Arizona has estimated $60 million to $65 million in revenue losses. The Wildcats are looking at a 10 percent budget cut for their sports programs and a 15 percent cut for all administrative programs. The university also has implemented school-wide salary cuts and furloughs.
Oregon president Michael Schill, chairman of the Pac-12 CEO group, echoed the return of football is by no means going to make up the shortfall.
“The losses that our schools are encountering — particularly in our athletic department — are huge. The amount of money that will be paid as a result of going back to play is tiny in comparison to the losses,” Schill said.
At California, the athletic department forecast as much as a $55 million deficit this fiscal year and had mapped out steps to mitigate the losses while still supporting athletes — including hiring and merit-pay freezes; voluntary pay cuts for coaches and administrators, and other budget cuts.
“Now that sports are on track to resume, there will be some relief. I want to emphasize that while I’m certainly cognizant of the financial implications of returning to competition, they did not play a role in the decision,” Cal athletic director Jim Knowlton said. “We had a plan to meet our budget targets with a $50 (million) to $55 million loss, so any new revenue is going to help us offset any deficit.
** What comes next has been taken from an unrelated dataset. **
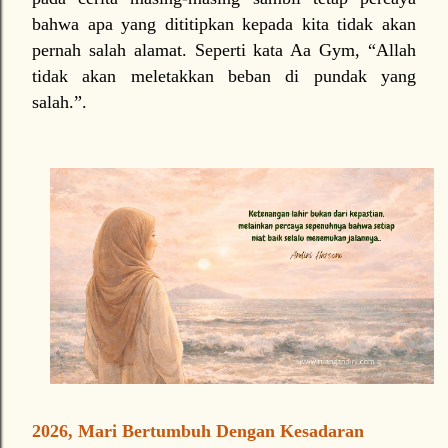
bahwa apa yang dititipkan kepada kita tidak akan
pernah salah alamat. Seperti kata Aa Gym, “Allah
tidak akan meletakkan beban di pundak yang
salah.”.
2026, Mari Bertumbuh Dengan Kesadaran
We must remain very careful with our expenses and be as conservative and efficient as possible this year.”
The most dramatic action was taken by Stanford, which is discontinuing 11 varsity sports programs at the end of the 2020-21 academic year, including men’s and women’s fencing, field hockey, lightweight rowing, men’s rowing, co-ed and women’s sailing, squash, synchronized swimming, men’s volleyball and wrestling. Stanford officials declined to comment for this story.
At Oregon State, the athletic department laid off almost two dozen employees in June because of the hit the school was taking without football. Those employees likely won’t be rehired, athletic director Scott Barnes said.
He said it’s possible television revenue will help, but it’s still uncertain how it will all shake out.
“I’ll tell you this, that as it relates to television, we’re close to being able to max out with the games we’re playing — not quite there, but very close to the max for the ESPN/Fox dollars based on the schedule that we’re looking at,” Barnes said. “Obviously, there’s all sorts of revenue gaps because we’re not going to have fans, we’re not going to have concessions, parking, donations. All that (said), I haven’t put a pencil to it.”